Stored dataset items:
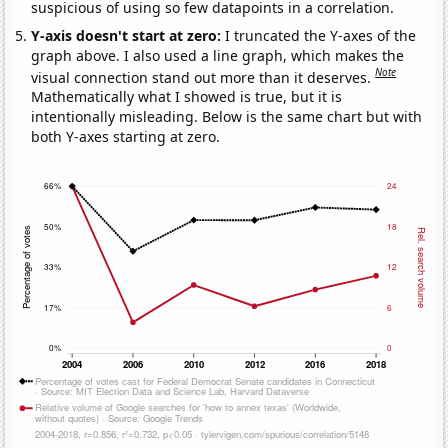
suspicious of using so few datapoints in a correlation.
Y-axis doesn't start at zero:
I truncated the Y-axes of the
graph above. I also used a line graph, which makes the
Note
visual connection stand out more than it deserves.
Mathematically what I showed is true, but it is
intentionally misleading. Below is the same chart but with
both Y-axes starting at zero.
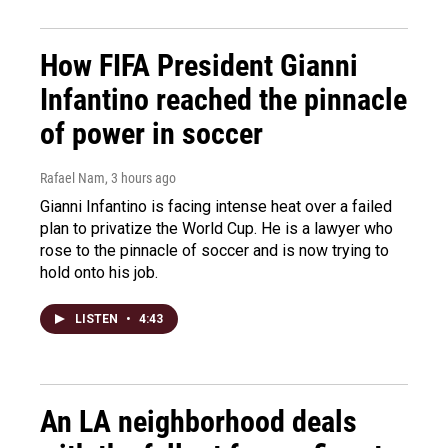
How FIFA President Gianni
Infantino reached the pinnacle
of power in soccer
Rafael Nam
, 3 hours ago
Gianni Infantino is facing intense heat over a failed
plan to privatize the World Cup. He is a lawyer who
rose to the pinnacle of soccer and is now trying to
hold onto his job.
LISTEN
•
4:43
An LA neighborhood deals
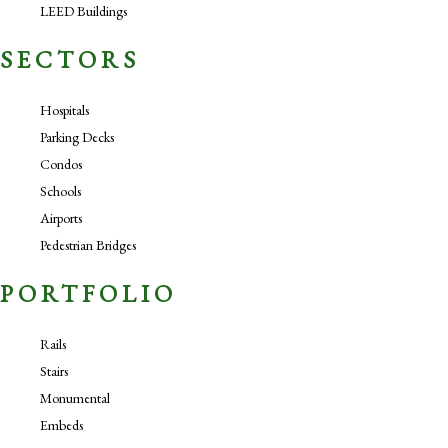
LEED Buildings
SECTORS
Hospitals
Parking Decks
Condos
Schools
Airports
Pedestrian Bridges
PORTFOLIO
Rails
Stairs
Monumental
Embeds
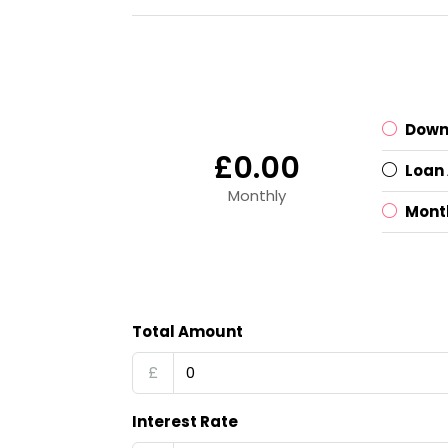
Down
£0.00
Loan
Monthly
Mont
Total Amount
£
Interest Rate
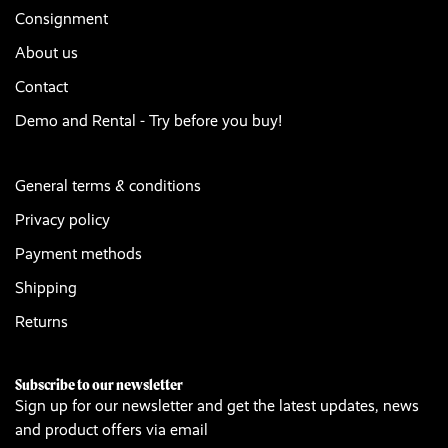
Consignment
About us
Contact
Demo and Rental - Try before you buy!
General terms & conditions
Privacy policy
Payment methods
Shipping
Returns
Subscribe to our newsletter
Sign up for our newsletter and get the latest updates, news
and product offers via email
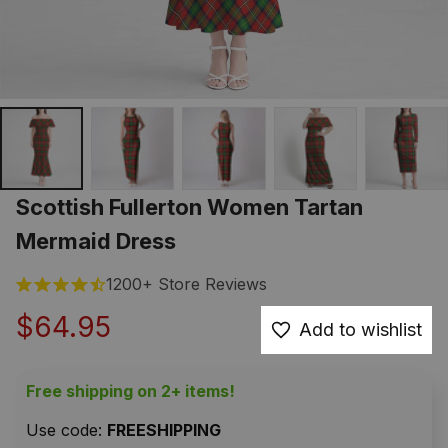
Scottish Fullerton Women Tartan 
Mermaid Dress
1200+ Store Reviews
$64.95
Add to wishlist
Free shipping on 2+ items!
Use code: 
FREESHIPPING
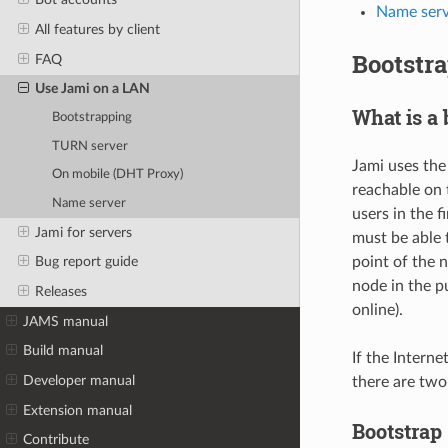
Name serv
All features by client
Bootstr
FAQ
Use Jami on a LAN
What is a 
Bootstrapping
TURN server
Jami uses th
On mobile (DHT Proxy)
reachable on 
Name server
users in the f
Jami for servers
must be able t
point of the 
Bug report guide
node in the p
Releases
online).
JAMS manual
Build manual
If the Intern
Developer manual
there are two
Extension manual
Bootstrap 
Contribute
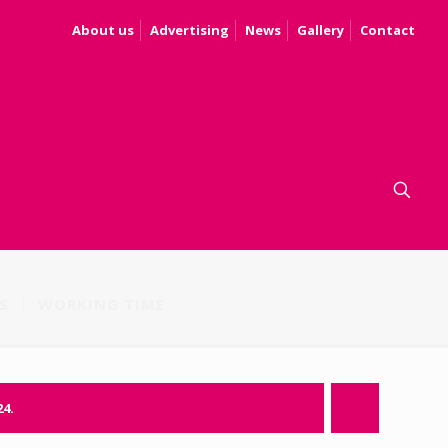
About us
Advertising
News
Gallery
Contact
S
WORKING TIME
24.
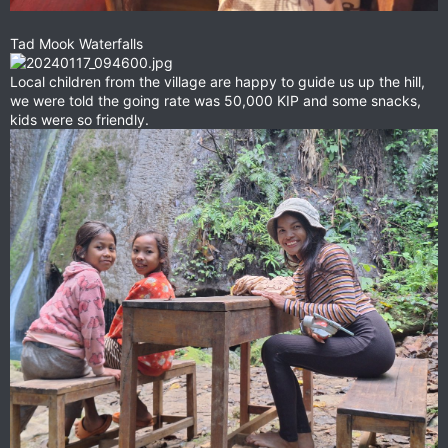
Tad Mook Waterfalls
Local children from the village are happy to guide us up the hill,
we were told the going rate was 50,000 KIP and some snacks,
kids were so friendly.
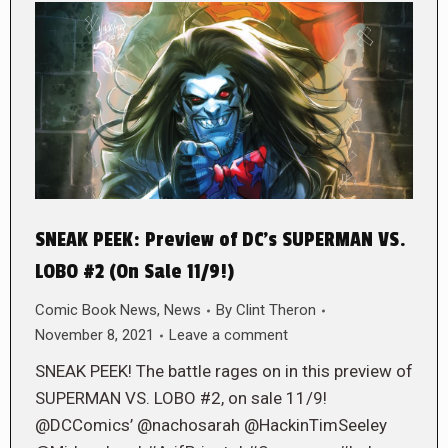
SNEAK PEEK: Preview of DC’s SUPERMAN VS.
LOBO #2 (On Sale 11/9!)
Comic Book News
,
News
By
Clint Theron
November 8, 2021
Leave a comment
SNEAK PEEK! The battle rages on in this preview of
SUPERMAN VS. LOBO #2, on sale 11/9!
@DCComics’ @nachosarah @HackinTimSeeley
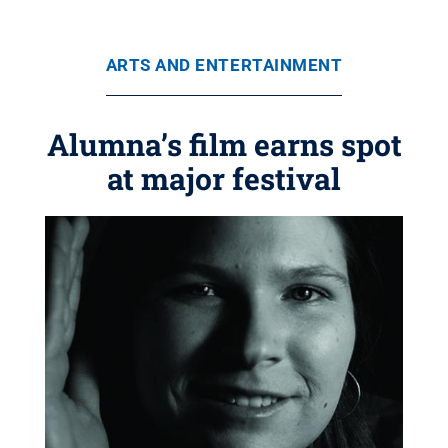
ARTS AND ENTERTAINMENT
Alumna’s film earns spot
at major festival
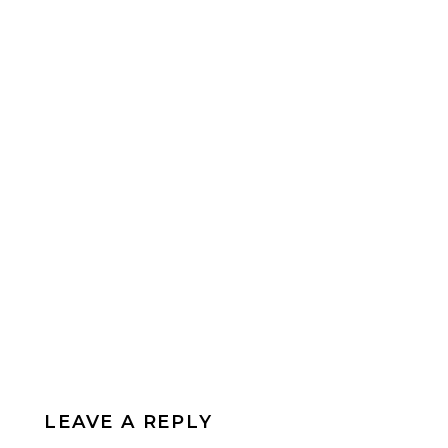
LEAVE A REPLY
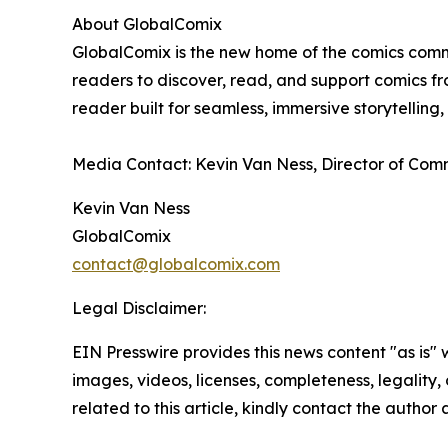
About GlobalComix
GlobalComix is the new home of the comics commun
readers to discover, read, and support comics fro
reader built for seamless, immersive storytellin
Media Contact: Kevin Van Ness, Director of Co
Kevin Van Ness
GlobalComix
contact@globalcomix.com
Legal Disclaimer:
EIN Presswire provides this news content "as is" 
images, videos, licenses, completeness, legality, o
related to this article, kindly contact the author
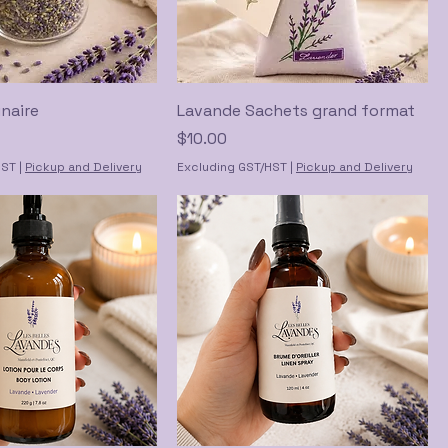
naire
Lavande Sachets grand format
Price
$10.00
HST
|
Pickup and Delivery
Excluding GST/HST
|
Pickup and Delivery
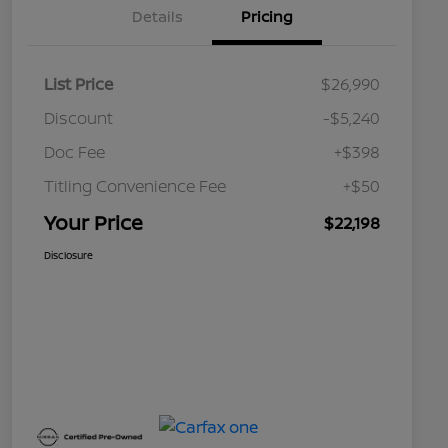
Details
Pricing
List Price
$26,990
Discount
-$5,240
Doc Fee
+$398
Titling Convenience Fee
+$50
Your Price
$22,198
Disclosure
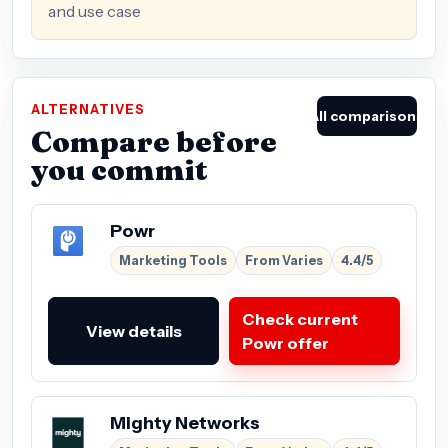
and use case
ALTERNATIVES
All comparisons
Compare before
you commit
Powr
Marketing Tools
From Varies
4.4/5
Check current
View details
Powr offer
Mighty Networks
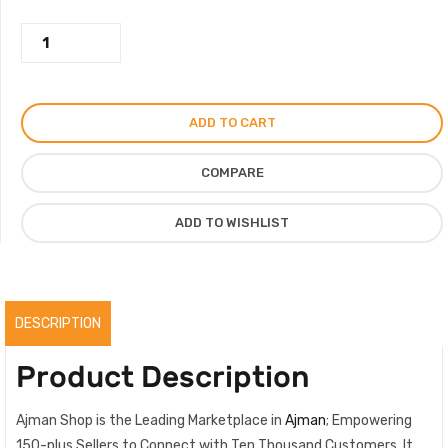
was:
is:
Gucci
750.00AED.
525.00AED.
Snake
Pure
Leather
ADD TO CART
Formal
Shoes
COMPARE
For
Men,
ADD TO WISHLIST
Premium
Men
Loafers
quantity
DESCRIPTION
Product Description
Ajman Shop is the Leading Marketplace in
Ajman
; Empowering
150-plus Sellers to Connect with Ten Thousand Customers. It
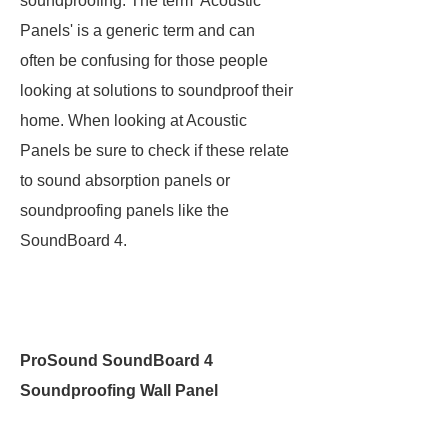
soundproofing. The term 'Acoustic
Panels' is a generic term and can
often be confusing for those people
looking at solutions to soundproof their
home. When looking at Acoustic
Panels be sure to check if these relate
to sound absorption panels or
soundproofing panels like the
SoundBoard 4.
ProSound SoundBoard 4
Soundproofing Wall Panel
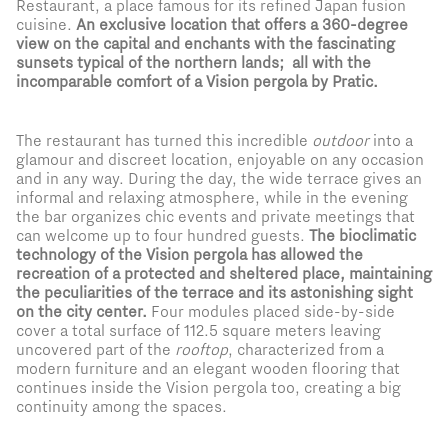
Restaurant, a place famous for its refined Japan fusion
cuisine.
An exclusive location that offers a 360-degree
view on the capital and enchants with the fascinating
sunsets typical of the northern lands; all with the
incomparable comfort of a Vision pergola by Pratic.
The restaurant has turned this incredible
outdoor
into a
glamour and discreet location, enjoyable on any occasion
and in any way. During the day, the wide terrace gives an
informal and relaxing atmosphere, while in the evening
the bar organizes chic events and private meetings that
can welcome up to four hundred guests.
The bioclimatic
technology of the Vision pergola has allowed the
recreation of a protected and sheltered place, maintaining
the peculiarities of the terrace and its astonishing sight
on the city center.
Four modules placed side-by-side
cover a total surface of 112.5 square meters leaving
uncovered part of the
rooftop
, characterized from a
modern furniture and an elegant wooden flooring that
continues inside the Vision pergola too, creating a big
continuity among the spaces.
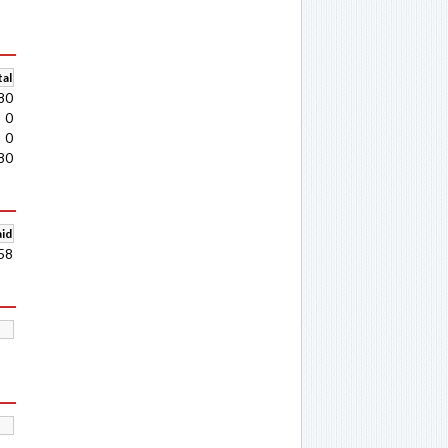
al
80
0
0
80
aid
58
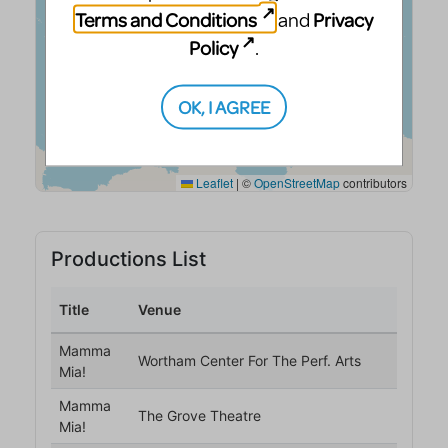
Terms and Conditions
Privacy
and
Policy
.
OK, I AGREE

What you should do:
The output must match, line for line, the span from the line containing "modern furniture and" through the end of the data, with the pictures removed.

Solution for this exercise:
modern furniture and an elegant wooden flooring that
continues inside the Vision pergola too, creating a big
continuity among the spaces.
al
80
0
0
80
aid
58
Terms and Conditions
Privacy
and
Policy
.
OK, I AGREE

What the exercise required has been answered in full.